The press conference, organised by the Network on Police Reforms in Nigeria, focused on cases of police corruption and abuse across Nigeria and the need to drive a holistic reform in the Force.

Among the excesses of the police force raised by NOPRIN are indiscriminate arrest and detention of young men, violation of human rights, raid of public places by rogue police officers, use of torture to extort information from suspects, and many other oppressive activities of police officers.

Okechukwu Nwanguma, the National coordinator of NOPRIN, said the network has been documenting reports from various states on the violation of human rights and abuses by police officers which are widespread in many states.

Mr Nwanguma said participants at a recent town hall meeting organised by BBC Media Action listed the manners of police harassment to include intrusive bodily searches, unauthorised search of bags, laptops, wallets, and illegal arrests.

The Lagos State police spokesperson did not immediately respond to phone calls and text messages seeking his reaction to some of the allegations leveled against the police officers.

‘Oppressive police’

Yinka Badmus, a photojournalist who was arrested on December 31, last year, at his neighborhood in Shomolu because of his “hairstyle” spoke at the conference.

Mr Badmus recalled that he was eating at a place near his home when a plain-clothed police officer walked up to him and ordered him into a waiting police vehicle.

He said he was not told the crime he committed before he was detained.

Mr Badmus said after his arrest, other young men were also arrested along Gbagada but when they got to the station, the police granted some of them bail for as much as N60,000 to N70,000.

“Because I didn’t commit any crime, I didn’t call anyone to bail me,” he said.

“I was arraigned on January 5 and ended up in prison.

“It was when I was in the prison that I heard I was arrested because of my hairstyle.”

Stephen Oguntoyinbo, Mr Badmus’ colleague who has been following the case, said although his friend was released on the orders of the Inspector General of Police, the case had continually stalled in court.

“He got a scholarship in the US to study but he can’t join the class now because he needs to keep appearing before the court,” Mr Oguntoyinbo said.

Another victim of police harassment, Odera Okakpu, a producer and freelance journalist, also narrated her experience.

According to Ms Okakpu, she was arrested alongside her niece, beaten and called names by police officers who were not in uniform and looked unkempt, on December 23, 2018, in her area in Sangotedo at 11:30 p.m.

She said she went with her niece to charge their phones in their neighborhood and were waiting for a taxi to go home when an unmarked vehicle stopped before them.

“The men ordered us into their vehicle and my niece shouted ‘run.’ We thought they were kidnappers.

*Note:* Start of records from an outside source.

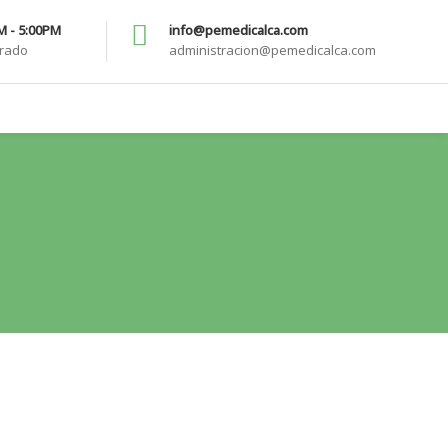
AM - 5:00PM
info@pemedicalca.com
rrado
administracion@pemedicalca.com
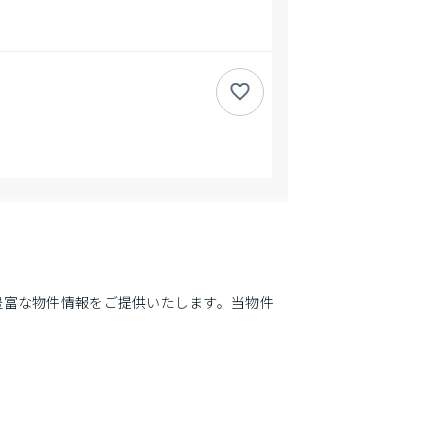
豊富な物件情報をご提供いたします。当物件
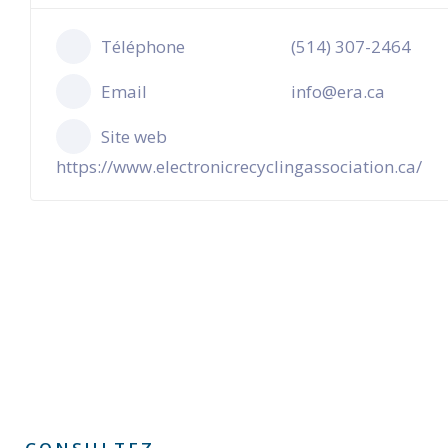
Téléphone
(514) 307-2464
Email
info@era.ca
Site web
https://www.electronicrecyclingassociation.ca/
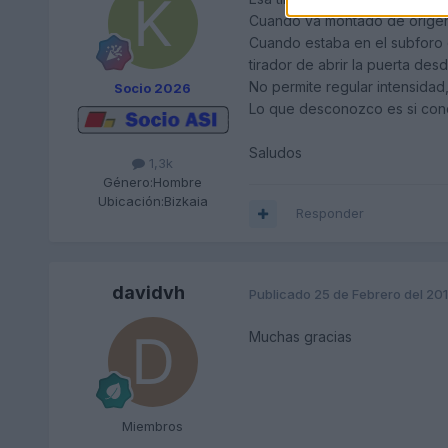
Cuando va montado de origen, 
Cuando estaba en el subforo d
tirador de abrir la puerta desde
No permite regular intensidad
Socio 2026
Lo que desconozco es si conct
Saludos
1,3k
Género:
Hombre
Ubicación:
Bizkaia
Responder
davidvh
Publicado
25 de Febrero del 20
Muchas gracias
Miembros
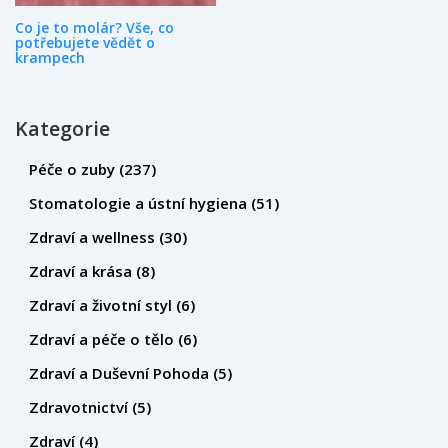
Co je to molár? Vše, co
potřebujete vědět o
krampech
Kategorie
Péče o zuby
(237)
Stomatologie a ústní hygiena
(51)
Zdraví a wellness
(30)
Zdraví a krása
(8)
Zdraví a životní styl
(6)
Zdraví a péče o tělo
(6)
Zdraví a Duševní Pohoda
(5)
Zdravotnictví
(5)
Zdraví
(4)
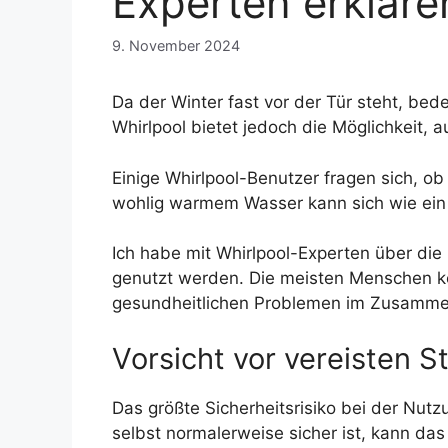
Experten erkläre
9. November 2024
Da der Winter fast vor der Tür steht, bed
Whirlpool bietet jedoch die Möglichkeit,
Einige Whirlpool-Benutzer fragen sich, ob
wohlig warmem Wasser kann sich wie ein
Ich habe mit Whirlpool-Experten über die
genutzt werden. Die meisten Menschen kön
gesundheitlichen Problemen im Zusammen
Vorsicht vor vereisten S
Das größte Sicherheitsrisiko bei der Nut
selbst normalerweise sicher ist, kann das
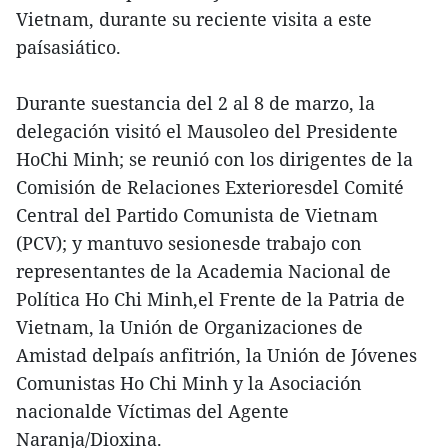
Vietnam, durante su reciente visita a este
paísasiático.
Durante suestancia del 2 al 8 de marzo, la
delegación visitó el Mausoleo del Presidente
HoChi Minh; se reunió con los dirigentes de la
Comisión de Relaciones Exterioresdel Comité
Central del Partido Comunista de Vietnam
(PCV); y mantuvo sesionesde trabajo con
representantes de la Academia Nacional de
Política Ho Chi Minh,el Frente de la Patria de
Vietnam, la Unión de Organizaciones de
Amistad delpaís anfitrión, la Unión de Jóvenes
Comunistas Ho Chi Minh y la Asociación
nacionalde Víctimas del Agente
Naranja/Dioxina.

They looked so dirty. The men caught up with us and started slapping, beating us, saying; you no know we be police?” Ms Okakpu said.

After much arguments with the men, she said they were pushed into the vehicle and driven to a police station.

Ms Okakpu said the police officers kept calling them ‘prostitutes’ until they arrived at the police station and added that they were only released after the intervention of a police officer she met online.

The participants at the event decried the illegal arrests of several young persons across the state by the police anti-cultism unit under the pretext of going after cultists.

One of such arrests involved one Peter Onyegbule who was detained for non-payment of electricity bills.

Although, he was beaten when in police custody, Mr Onyegbule was released after the intervention on NOPRIN.

NOPRIN urged the National Assembly to pass the pending Police Reform Bill in order to curb the excesses of the police.